Every organization is as good as its communication strategy. Now (7th March 2024), the Parliament of Uganda finds itself in a communication predicament. It’s a glaring failure of communication strategy. This predicament speaks to a lack of an effective communication strategy. Remember, strategy can fail at design, at formulation, or at the implementation and control stage. For the case of Parliament, it’s a failure at all stages.

It all started when the Agora Discourse (a digital public square) launched an online exhibition of the activities at the Uganda Parliament. During this exhibition, it was revealed that heinous sums of money had been paid out into personal accounts of various individuals at Parliament.

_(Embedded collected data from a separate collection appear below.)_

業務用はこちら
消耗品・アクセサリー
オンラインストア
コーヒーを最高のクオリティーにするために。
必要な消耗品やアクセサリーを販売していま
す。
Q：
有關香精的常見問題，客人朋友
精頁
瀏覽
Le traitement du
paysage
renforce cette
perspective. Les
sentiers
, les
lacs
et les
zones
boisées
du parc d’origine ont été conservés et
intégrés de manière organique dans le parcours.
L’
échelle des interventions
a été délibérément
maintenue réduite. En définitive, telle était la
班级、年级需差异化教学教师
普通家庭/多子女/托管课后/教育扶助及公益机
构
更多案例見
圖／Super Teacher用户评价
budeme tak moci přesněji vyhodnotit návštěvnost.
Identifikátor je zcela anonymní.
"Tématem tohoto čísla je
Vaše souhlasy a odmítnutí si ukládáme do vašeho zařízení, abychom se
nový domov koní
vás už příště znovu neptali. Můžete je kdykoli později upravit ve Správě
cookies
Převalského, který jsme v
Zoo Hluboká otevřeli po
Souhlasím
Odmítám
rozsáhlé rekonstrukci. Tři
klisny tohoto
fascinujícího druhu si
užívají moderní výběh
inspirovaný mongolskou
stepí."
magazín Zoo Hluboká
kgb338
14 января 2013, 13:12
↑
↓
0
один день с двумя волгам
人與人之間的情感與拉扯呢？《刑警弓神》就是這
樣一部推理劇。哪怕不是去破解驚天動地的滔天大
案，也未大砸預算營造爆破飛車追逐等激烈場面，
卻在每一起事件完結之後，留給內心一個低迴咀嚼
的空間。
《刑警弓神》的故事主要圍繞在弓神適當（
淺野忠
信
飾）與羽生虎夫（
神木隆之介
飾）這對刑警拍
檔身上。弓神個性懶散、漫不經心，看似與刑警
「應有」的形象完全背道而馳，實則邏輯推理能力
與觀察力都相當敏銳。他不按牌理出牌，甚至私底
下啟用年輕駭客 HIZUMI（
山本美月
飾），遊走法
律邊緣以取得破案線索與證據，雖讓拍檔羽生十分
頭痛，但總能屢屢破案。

What followed, was public outrage online in disbelief at the extravagant spend and misuse of public funds. Parliament then reacted by hiring different social media influencers in addition to its own communication team. From the onset, it was clear there was no synergy in the communication and neither had the Parliament ever thought of a proper crisis communication plan. It’s been period of retraction, change of messages, mix of messages and instead of clearing its face, Parliament has embroiled itself in a public relations pit-hole.

What then was the problem at Parliament?

It’s clear that there’s no communication strategy at Parliament. It doesn’t seem like Parliament has ever sat down to draft its communication objectives, or worse, analyzed its constituencies when it comes to its messages. From this, one would also have expected to find Parliament’s Communications Policy online detailing all aspects in relation to media relations, internal communications, social media, external communications, public relations and for this point in time, crisis communications. When the policy is drafted, Parliament would then have an agile communication plan that activates all the different elements in the policy.

For the first time, we are witnessing a massive communications disaster, purely a failure of a proper communication strategy framework. Given the communication budget at Parliament, they could surely show up better than they have.